We can add a <!DOCTYPE>
element to our XML output in Cocoon very easy. The default XMLSerializer can be configured to include a <!DOCTYPE>
element. We only then have to use this new configured serializer and the <!DOCTYPE>
is added to the output.
Consider a scenario where we have to convert an XML file to another XML format. The original XML file contains several HTML entities (like °) in CDATA sections. We want to transform those entities to the UNICODE equivalents in our output XML format. Here is the sample input XML:
<?xml version="1.0" encoding="UTF-8"?> <input> <sample><![CDATA[The current temperature is 17 °C.]]></sample> </input>
We can transform this XML with a simple XSL transformation:
<?xml version="1.0"?> <xsl:stylesheet version="1.0" xmlns:xsl="http://www.w3.org/1999/XSL/Transform"> <xsl:template match="/"> <output> <xsl:apply-templates/> </output> </xsl:template> <xsl:template match="sample"> <xsl:copy> <xsl:value-of select="." disable-output-escaping="yes"/> </xsl:copy> </xsl:template> </xsl:stylesheet>
Now we create a simple Cocoon pipeline to do this transformation:
<map:match pattern="article"> <map:generate src="resources/input.xml"/> <map:transform src="xslt/article.xslt"/> <map:serialize type="xml"/> </map:match>
This produces the following output XML:
<?xml version="1.0" encoding="UTF-8"?> <output> <sample>The current temperature is 17 °C.</sample> </output>
Looks fine, but if we want this output XML to be parsed we get an error saying that ° is an unknown entity. And that is correct. An XML parser cannot resolve this entity. Therefore we need to add a <!DOCTYPE>
section to the output XML. This <!DOCTYPE>
must reference the entity ° and provide an alternative value. The good thing is we can use a XHTML DTD with a list of HTML entities. One of the entities is °. In Cocoon we create a new serializer:
<map:serializer logger="sitemap.serializer.xml" mime-type="text/xml" name="xml-entity" src="org.apache.cocoon.serialization.XMLSerializer"> <doctype-public>-//W3C//DTD XHTML 1.1//EN</doctype-public> <doctype-system>xhtml11-flat.dtd</doctype-system> </map:serializer>
Notice we use the standard XMLSerializer, we only add two configuration elements: doctype-public and doctype-system.
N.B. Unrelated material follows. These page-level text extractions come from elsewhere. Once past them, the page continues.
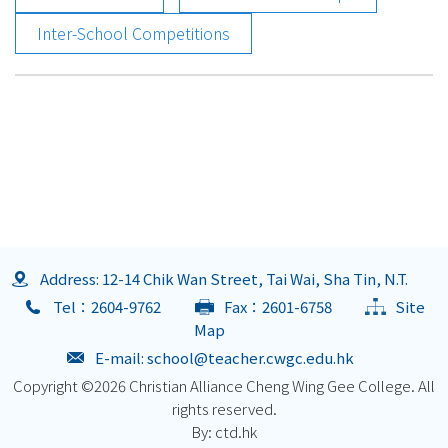
Inter-School Competitions
Address: 12-14 Chik Wan Street, Tai Wai, Sha Tin, N.T.
Tel：2604-9762
Fax：2601-6758
Site
Map
E-mail:
school@teacher.cwgc.edu.hk
Copyright ©
2026 Christian Alliance Cheng Wing Gee College. All
rights reserved.
By: ctd.hk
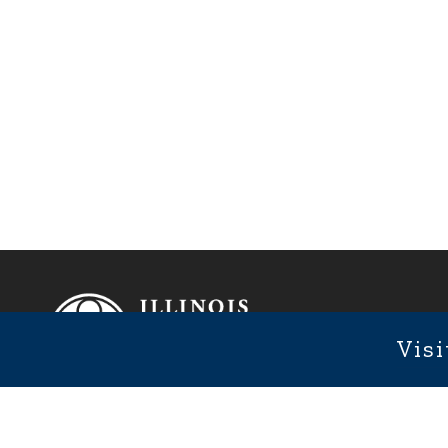
Footer
Fixed Footer Menu
Visi
1101 We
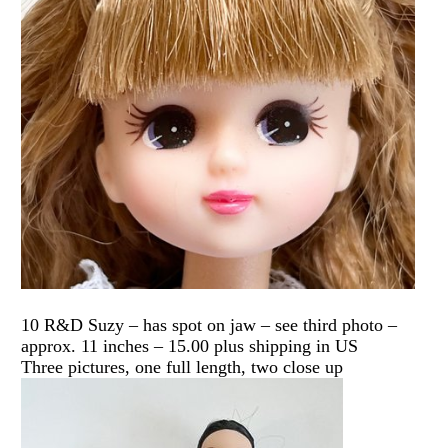
10 R&D Suzy – has spot on jaw – see third photo –
approx. 11 inches – 15.00 plus shipping in US
Three pictures, one full length, two close up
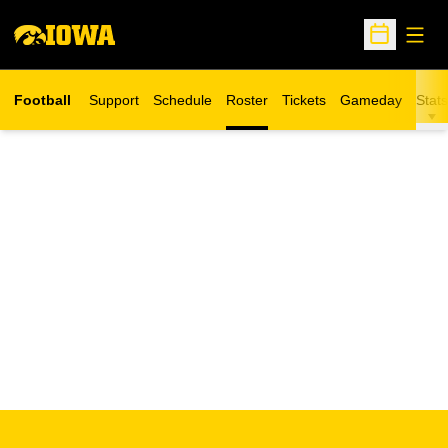
Open
Open Sche
Football
Support
Schedule
Roster
Tickets
Gameday
Stats
Opens in a new window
The values will be added to the output XML. We change our pipeline and use this new serializer:
<map:match pattern="article"> <map:generate src="resources/input.xml"/> <map:transform src="xslt/article.xslt"/> <map:serialize type="xml-entity"/> </map:match>
And now we get the following XML output if we run the pipeline again:
<?xml version="1.0" encoding="UTF-8"?> <!DOCTYPE output PUBLIC "-//W3C//DTD XHTML 1.1//EN" "xhtml11-flat.dtd"> <output> <sample>The current temperature is 17 °C.</sample> </output>
And the entity can now be resolved and we see a nice little degree sign. This is just a simple example. We can extend this and use our own DTD for example.